Time-Average Velocity and Turbulence Measurement Using Wireless Bend Sensors in an Open Channel with a Rough Bed

Abstract

This paper is motivated by the need to develop low cost, wireless velocity sensors for hydraulic research and application in streams. A velocity bend sensor (VBS) is a flexible plastic polyimide substrate sheet with an electronic resistor connected to a voltage divider. Drag of a moving fluid bends the sensor, changes the electronic resistance, and produces a voltage drop that can be related to the time-averaged freestream velocity of the fluid. VBSs were tested in a recirculating hydraulic flume with a gravel bed. The VBSs show transition from rigid to elastic bending with increasing freestream velocity, which can be described using dimensionless fluid and beam-bending properties. The relationship between stream velocity and voltage drop across the circuit is nonlinear. A semitheoretical approach to estimate time-averaged streamwise velocity from the voltage drop based on fluid drag, elastic member bending, and circuit principles is applied and shows good agreement with experimentally derived calibration curves. The triple decomposition theorem and spectral analysis are performed on VBS and acoustic Doppler velocimeter (ADV) time series.

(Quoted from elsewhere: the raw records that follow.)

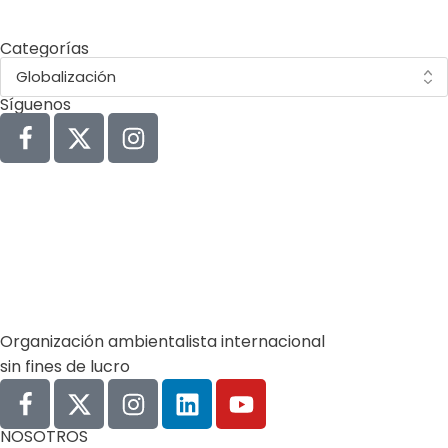
ambiente)
Categorías
Síguenos
Organización ambientalista internacional
sin fines de lucro
NOSOTROS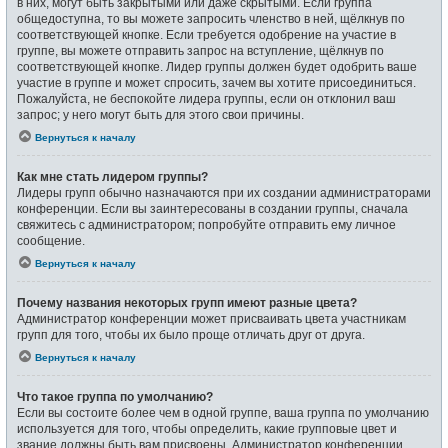
в них, могут быть закрытыми или даже скрытыми. Если группа
общедоступна, то вы можете запросить членство в ней, щёлкнув по
соответствующей кнопке. Если требуется одобрение на участие в
группе, вы можете отправить запрос на вступление, щёлкнув по
соответствующей кнопке. Лидер группы должен будет одобрить ваше
участие в группе и может спросить, зачем вы хотите присоединиться.
Пожалуйста, не беспокойте лидера группы, если он отклонил ваш
запрос; у него могут быть для этого свои причины.
Вернуться к началу
Как мне стать лидером группы?
Лидеры групп обычно назначаются при их создании администраторами
конференции. Если вы заинтересованы в создании группы, сначала
свяжитесь с администратором; попробуйте отправить ему личное
сообщение.
Вернуться к началу
Почему названия некоторых групп имеют разные цвета?
Администратор конференции может присваивать цвета участникам
групп для того, чтобы их было проще отличать друг от друга.
Вернуться к началу
Что такое группа по умолчанию?
Если вы состоите более чем в одной группе, ваша группа по умолчанию
используется для того, чтобы определить, какие групповые цвет и
звание должны быть вам присвоены. Администратор конференции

Results show that the VBS captures low-frequency characteristics of macroturblence present within the turbulent open channel flow but is unable to measure smaller-scale characteristics of eddy shedding for these hydraulic conditions. Turbulent intensity calculated using VBS data is 12% of that from the ADV attributed to the lack of detection of shedding-sized eddies. But, the linear fit between turbulent intensity from the VBS and ADV suggests that the VBS can be used as a proxy for more detailed turbulent measurements when applied in streams.